___ MATERIAL TO PROCESS ___
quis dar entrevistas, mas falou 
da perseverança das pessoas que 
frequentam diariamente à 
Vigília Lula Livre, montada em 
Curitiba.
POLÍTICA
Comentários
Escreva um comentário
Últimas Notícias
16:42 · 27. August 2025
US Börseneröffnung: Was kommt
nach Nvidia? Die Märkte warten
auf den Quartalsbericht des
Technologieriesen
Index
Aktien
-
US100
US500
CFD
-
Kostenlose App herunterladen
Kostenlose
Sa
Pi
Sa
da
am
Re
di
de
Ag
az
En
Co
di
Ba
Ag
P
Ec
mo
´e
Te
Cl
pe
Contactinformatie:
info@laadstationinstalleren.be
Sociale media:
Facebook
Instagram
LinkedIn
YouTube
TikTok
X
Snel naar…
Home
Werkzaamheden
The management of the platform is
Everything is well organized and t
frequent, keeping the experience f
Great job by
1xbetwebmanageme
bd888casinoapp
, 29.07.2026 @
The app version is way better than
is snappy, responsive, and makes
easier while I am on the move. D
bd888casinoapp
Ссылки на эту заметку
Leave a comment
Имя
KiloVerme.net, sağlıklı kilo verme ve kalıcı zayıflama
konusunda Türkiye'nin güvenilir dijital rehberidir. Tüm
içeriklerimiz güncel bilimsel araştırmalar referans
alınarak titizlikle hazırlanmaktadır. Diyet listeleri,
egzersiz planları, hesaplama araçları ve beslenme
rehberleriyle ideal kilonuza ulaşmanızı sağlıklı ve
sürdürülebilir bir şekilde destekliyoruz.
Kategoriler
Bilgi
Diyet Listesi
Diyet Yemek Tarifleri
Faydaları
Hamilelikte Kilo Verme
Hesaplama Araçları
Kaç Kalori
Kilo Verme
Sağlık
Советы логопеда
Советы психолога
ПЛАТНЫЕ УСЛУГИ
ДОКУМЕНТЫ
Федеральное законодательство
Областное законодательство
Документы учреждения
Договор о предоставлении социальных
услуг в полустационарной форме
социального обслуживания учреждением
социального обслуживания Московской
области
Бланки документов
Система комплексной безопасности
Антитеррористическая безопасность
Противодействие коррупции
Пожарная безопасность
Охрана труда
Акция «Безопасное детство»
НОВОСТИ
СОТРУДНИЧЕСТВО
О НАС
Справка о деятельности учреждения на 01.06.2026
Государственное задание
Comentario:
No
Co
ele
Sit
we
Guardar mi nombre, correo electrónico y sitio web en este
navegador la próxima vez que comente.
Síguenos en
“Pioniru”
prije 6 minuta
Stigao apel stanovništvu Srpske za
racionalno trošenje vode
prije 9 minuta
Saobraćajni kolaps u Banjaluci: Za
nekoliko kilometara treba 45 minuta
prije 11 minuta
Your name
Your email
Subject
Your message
___
** GOAL OF THE EXERCISE **
Can you repeat, word for word, every line above from the one containing "rehberleriyle ideal kilonuza" down to the one containing "Антитеррористическая безопасность", including both?

** EXPECTED ANSWER **
rehberleriyle ideal kilonuza ulaşmanızı sağlıklı ve
sürdürülebilir bir şekilde destekliyoruz.
Kategoriler
Bilgi
Diyet Listesi
Diyet Yemek Tarifleri
Faydaları
Hamilelikte Kilo Verme
Hesaplama Araçları
Kaç Kalori
Kilo Verme
Sağlık
Советы логопеда
Советы психолога
ПЛАТНЫЕ УСЛУГИ
ДОКУМЕНТЫ
Федеральное законодательство
Областное законодательство
Документы учреждения
Договор о предоставлении социальных
услуг в полустационарной форме
социального обслуживания учреждением
социального обслуживания Московской
области
Бланки документов
Система комплексной безопасности
Антитеррористическая безопасность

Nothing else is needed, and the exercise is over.